Gear is important but by no means a guarantee that one will live to an old age.
But wearing gear will be better then no go if you slid down the road.
That sounds like a riding skills issue more than a lack of gear issue. No reason to run into the back of a car unless you dont have sufficient braking skills, or you're not paying attention. Dont even get me started on the lack of training offered to riders in this country. Or, how its perfectly legal to walk into a dealer and buy a 1000lb bike with no experience and a piece of paper that you filled in at the DOT the same day. Without demonstrating any proficiency.
That my friends, is a whole other debate.
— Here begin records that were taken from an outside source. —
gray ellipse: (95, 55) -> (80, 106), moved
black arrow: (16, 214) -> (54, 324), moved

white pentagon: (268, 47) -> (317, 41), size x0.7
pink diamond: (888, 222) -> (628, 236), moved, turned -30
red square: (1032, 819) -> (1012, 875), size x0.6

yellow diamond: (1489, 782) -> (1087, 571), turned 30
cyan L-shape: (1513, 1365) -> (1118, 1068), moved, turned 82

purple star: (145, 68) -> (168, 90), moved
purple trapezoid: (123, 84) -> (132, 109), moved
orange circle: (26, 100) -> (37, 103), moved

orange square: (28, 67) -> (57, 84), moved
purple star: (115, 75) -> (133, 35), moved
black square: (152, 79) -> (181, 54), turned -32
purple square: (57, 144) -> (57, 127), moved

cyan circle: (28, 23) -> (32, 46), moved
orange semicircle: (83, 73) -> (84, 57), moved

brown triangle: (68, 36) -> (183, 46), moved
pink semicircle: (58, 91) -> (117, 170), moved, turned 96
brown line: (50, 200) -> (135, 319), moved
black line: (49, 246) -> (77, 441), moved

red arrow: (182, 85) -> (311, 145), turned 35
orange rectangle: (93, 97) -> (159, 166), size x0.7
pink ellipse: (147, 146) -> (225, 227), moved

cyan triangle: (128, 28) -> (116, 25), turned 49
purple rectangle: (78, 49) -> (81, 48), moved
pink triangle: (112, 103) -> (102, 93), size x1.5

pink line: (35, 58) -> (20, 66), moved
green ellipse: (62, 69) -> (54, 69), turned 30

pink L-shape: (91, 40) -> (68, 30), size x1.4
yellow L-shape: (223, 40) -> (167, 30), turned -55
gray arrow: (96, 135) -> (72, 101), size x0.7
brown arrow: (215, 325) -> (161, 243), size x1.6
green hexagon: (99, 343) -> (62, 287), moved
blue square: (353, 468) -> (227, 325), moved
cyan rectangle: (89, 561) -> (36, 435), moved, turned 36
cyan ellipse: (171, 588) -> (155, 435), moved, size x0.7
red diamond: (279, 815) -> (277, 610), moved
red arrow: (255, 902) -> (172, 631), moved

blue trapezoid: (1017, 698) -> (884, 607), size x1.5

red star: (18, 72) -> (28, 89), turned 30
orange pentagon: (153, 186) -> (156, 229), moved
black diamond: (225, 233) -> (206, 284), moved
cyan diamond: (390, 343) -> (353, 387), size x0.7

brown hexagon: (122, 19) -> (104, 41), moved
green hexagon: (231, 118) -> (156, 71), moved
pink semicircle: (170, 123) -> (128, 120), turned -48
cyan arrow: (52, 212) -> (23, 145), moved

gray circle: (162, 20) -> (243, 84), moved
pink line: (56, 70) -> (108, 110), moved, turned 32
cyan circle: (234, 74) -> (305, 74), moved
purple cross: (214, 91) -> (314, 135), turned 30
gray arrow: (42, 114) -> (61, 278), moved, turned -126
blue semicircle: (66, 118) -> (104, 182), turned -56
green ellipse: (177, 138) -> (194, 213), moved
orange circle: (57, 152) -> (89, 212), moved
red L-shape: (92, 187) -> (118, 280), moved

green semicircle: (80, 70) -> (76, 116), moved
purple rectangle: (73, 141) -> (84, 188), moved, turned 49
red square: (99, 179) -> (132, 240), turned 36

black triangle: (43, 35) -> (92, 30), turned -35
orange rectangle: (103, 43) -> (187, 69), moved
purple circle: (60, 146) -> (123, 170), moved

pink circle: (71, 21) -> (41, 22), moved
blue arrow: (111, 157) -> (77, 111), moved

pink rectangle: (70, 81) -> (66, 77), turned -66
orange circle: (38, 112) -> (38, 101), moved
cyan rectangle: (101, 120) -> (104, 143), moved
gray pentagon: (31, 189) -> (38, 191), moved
We here on ADV are exceptional riders and never make mistakes so I'm obviously preaching to the choir but most motorcycle accidents are rider error.
Does wearing more gear lead to increased risk taking?
Most here would probably say "no, not for me". I think otherwise.
Would you run through the nicest series of twisties at the same pace if in shorts, no helmet, and no gloves as you would fully geared? Of course this question really only applies to those that have ridden on occasion without all the gear......if you've never ridden without gear you really can't honeslty answer the question. My guess is without gear we would ride a little slower, wouldn't push the corners quite so hard, would leave a little more space between the cars in front, and slow a little more when appraoching an intersection or blind curve.
If you can honestly answer your riding would not change then you are an incredibly disciplined rider and my hats off to you.
Just something to think about, agree or disagree, no worries.
All good points Bill.
I wear a well constructed 100% canary yellow textile jacket with black leather pants in preference to a all leather outfit. Would a leather jacket provide better protection when I'm sliding down the road? No doubt. However I feel my overall safety is significantly better by trying to avoid a problem in the first place.
However sometime when its bucketing down rain and I have to get to work dry, I'll wear an old snow ski jacket and pants. If you ski in Australia you'll know why our ski gear has to be 100% waterproof. Anyhow, to the point. The ski cloths are dark blue and grey.
I certainly don't feel invincible when I wear my 100% yellow jacket, but I sure as hell feel really vunerable when I wear the dark coloured ski gear.